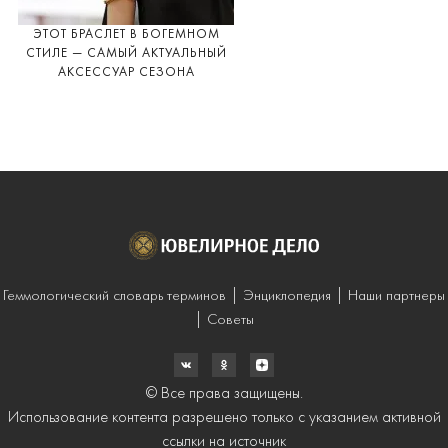
ЭТОТ БРАСЛЕТ В БОГЕМНОМ
СТИЛЕ — САМЫЙ АКТУАЛЬНЫЙ
АКСЕССУАР СЕЗОНА
Геммологический словарь терминов
Энциклопедия
Наши партнеры
Советы
© Все права защищены.
Использование контента разрешено только с указанием активной
ссылки на источник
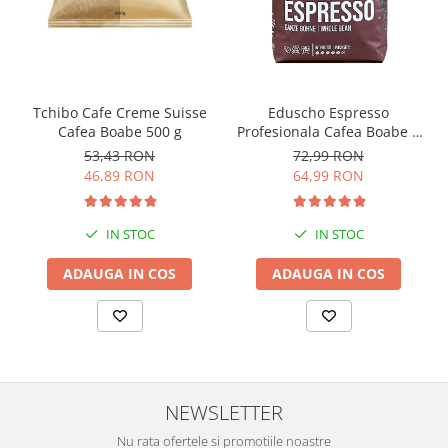
Tchibo Cafe Creme Suisse
Eduscho Espresso
Cafea Boabe 500 g
Profesionala Cafea Boabe 1
Kg
53,43 RON
72,99 RON
46,89 RON
64,99 RON
IN STOC
IN STOC
ADAUGA IN COS
ADAUGA IN COS
NEWSLETTER
Nu rata ofertele si promotiile noastre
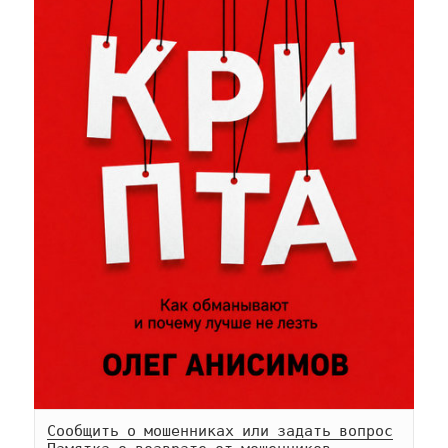
Сообщить о мошенниках или задать вопрос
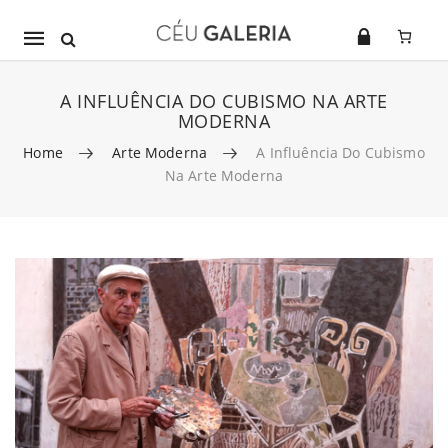
Mobile
navigation
A INFLUÊNCIA DO CUBISMO NA ARTE
MODERNA
Home
Arte Moderna
A Influência Do Cubismo
Na Arte Moderna
Skip to content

++++++++++++++++++++

## Task
Which lines of the records above contain the word "Cafea"? Report each one.

## Expected answer
Cafea Boabe 500 g
Profesionala Cafea Boabe 1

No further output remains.